Africa too is our neighbor (see Luke 10).

Beijing through the cracked lens of Dave Barry

Dave Barry is one of my heroes. He's a comic writing legend. And he is on fire in Beijing providing regular updates. For a taste of the games with a sense of humor, here's a bite and a link thanks to my sis (Debra Ferguson)...

Dave Barry: It's not the destination, it's the journey

By Dave Barry

BEIJING — Here's how you get around Beijing.First you go to the hotel front desk, which will be staffed by 17 people. This is one of the nice things about China: There are always plenty of people around to help. For example: In some men's rooms, there are attendants whose sole function, as far as I can tell, is to direct you to the urinals. You walk in, and there's a guy, and he makes this gesture toward the urinals, which are roughly two feet away, his point being, "Here are the urinals." And no, you do not tip him.

But getting back to the topic: When you get to the hotel front desk, the 17 people gather around and frown thoughtfully while you tell them where you want to go. Usually they have never heard of it. So they talk among themselves, make some phone calls, talk some more. You of course understand none of this conversation, because you are a clueless western idiot...
For more, click HERE. You won't be disappointed.

Tuesday, August 12, 2008

Our Perfect Season

It takes a special group of guys and the right set of circumstances to accomplish the elusive perfect season. I have played softball for 24 years and I've never seen one. Until now.

Last night, under a canopy of stars, the unbelievable became reality... Life Church finished 0-12.

We began with the same mission as the church- to pray, love and serve our community. And that is exactly what we did. Last night we served and served and served the other team, until they simply got too tired to run the bases any more. But in true form, our team would not let them rest. Rather than doing things that could discourage them, like catching the ball and throwing it to the right base, we graciously put our egos on hold and allowed them a few more "insurance" runs.

And then it was over. Like a captain deciding that he must go down with his ship, Curt turned a simple fielder's choice into a double-play. The circle was complete, the dream realized... the perfect season was finally ours.

No asterisks here, we did it the old-fashioned way, we earned it. Some would want to call it quits and go out on "top", but we'll be back next year with our new goal in mind- defending our record of futility.

Monday, August 11, 2008

Olympic fever

I'll confess it, I have Olympic fever. And the only prescription is MORE Michael Phelps!

I'm amazed at how into the Olympics I get every four years. Stacey and I were jumping up and down as the US defeated France in the 4 man 100 meter relay. It brought back some memories for me. I can still remember how cool it was that I had the same first name as Mark Spitz, Mary Lou Retton scoring a 10, the first US Dream Team trouncing everyone, Jesse Owens running for... OK, not that old.

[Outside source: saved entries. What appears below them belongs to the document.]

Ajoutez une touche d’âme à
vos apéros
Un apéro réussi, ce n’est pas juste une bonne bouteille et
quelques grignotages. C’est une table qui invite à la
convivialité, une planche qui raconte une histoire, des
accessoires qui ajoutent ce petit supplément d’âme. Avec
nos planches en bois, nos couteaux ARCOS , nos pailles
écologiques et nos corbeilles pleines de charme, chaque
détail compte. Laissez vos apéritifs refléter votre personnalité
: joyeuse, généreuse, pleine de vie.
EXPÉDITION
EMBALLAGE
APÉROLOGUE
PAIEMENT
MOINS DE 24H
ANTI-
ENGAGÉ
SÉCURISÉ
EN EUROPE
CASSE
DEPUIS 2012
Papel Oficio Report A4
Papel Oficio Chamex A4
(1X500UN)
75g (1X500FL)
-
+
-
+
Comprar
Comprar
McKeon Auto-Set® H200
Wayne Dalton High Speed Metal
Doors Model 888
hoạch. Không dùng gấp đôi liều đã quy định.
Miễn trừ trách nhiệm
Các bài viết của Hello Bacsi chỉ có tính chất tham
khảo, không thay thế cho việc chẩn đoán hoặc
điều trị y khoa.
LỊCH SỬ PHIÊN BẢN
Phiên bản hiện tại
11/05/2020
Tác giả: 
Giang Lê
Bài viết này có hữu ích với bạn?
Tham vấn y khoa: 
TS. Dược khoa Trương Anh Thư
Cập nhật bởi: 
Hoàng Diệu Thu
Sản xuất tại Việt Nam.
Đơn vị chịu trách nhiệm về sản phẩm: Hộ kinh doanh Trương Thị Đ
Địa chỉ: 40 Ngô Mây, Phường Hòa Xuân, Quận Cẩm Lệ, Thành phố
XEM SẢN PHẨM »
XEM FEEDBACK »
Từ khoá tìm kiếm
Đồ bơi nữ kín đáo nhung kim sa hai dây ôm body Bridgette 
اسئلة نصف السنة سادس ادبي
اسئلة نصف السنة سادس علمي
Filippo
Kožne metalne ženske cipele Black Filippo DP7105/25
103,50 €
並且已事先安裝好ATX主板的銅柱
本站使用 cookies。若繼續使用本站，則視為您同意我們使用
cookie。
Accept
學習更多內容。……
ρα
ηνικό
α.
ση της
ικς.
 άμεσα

But what a needed break from the Presidential campaign. Americans get to breathe a collective sigh of relief and come together to show a bit of unified patriotism. Of course, it will be back to the normal bickering etc. in a few days, but let's enjoy it while we can.

Sunday, August 10, 2008

Fictional Wisdom- Fear and Courage

As I said in an earlier post, I think Jesus might be a reader of fiction.

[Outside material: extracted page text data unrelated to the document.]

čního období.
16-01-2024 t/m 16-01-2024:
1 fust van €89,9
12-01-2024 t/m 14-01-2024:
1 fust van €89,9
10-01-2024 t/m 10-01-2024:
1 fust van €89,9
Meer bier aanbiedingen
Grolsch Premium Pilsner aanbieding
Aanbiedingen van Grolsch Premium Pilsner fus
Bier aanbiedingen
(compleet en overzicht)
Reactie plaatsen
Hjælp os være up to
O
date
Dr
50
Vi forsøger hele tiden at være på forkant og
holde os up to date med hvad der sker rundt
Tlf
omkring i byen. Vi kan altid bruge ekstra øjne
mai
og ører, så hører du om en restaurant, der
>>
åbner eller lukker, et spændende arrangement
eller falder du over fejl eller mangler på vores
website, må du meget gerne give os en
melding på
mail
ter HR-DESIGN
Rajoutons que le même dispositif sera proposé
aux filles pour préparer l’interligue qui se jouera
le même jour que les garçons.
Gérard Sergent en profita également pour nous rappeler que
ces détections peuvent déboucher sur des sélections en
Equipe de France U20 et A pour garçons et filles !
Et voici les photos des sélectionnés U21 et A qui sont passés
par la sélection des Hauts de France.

A recent fictional read for me was Troy: Lord of the Silver Bow. It's historical fantasy with a protagonist named Helikaon who is a warrior and a leader. While I find it hard to identify with a Dardanian prince sailing the oceans, I did identify with something in the character that all of us wrestle with, fear. Here is a moving scene in the book where Odysseus, an older mentor, is telling Helikaon (his boyhood name was Aeneas) about the relationship between fear and courage. Tragedy had struck the boy when his mother died and he was paralyzed with fear, but Odysseus believed that there was a warrior inside of him that simply needed encouragement.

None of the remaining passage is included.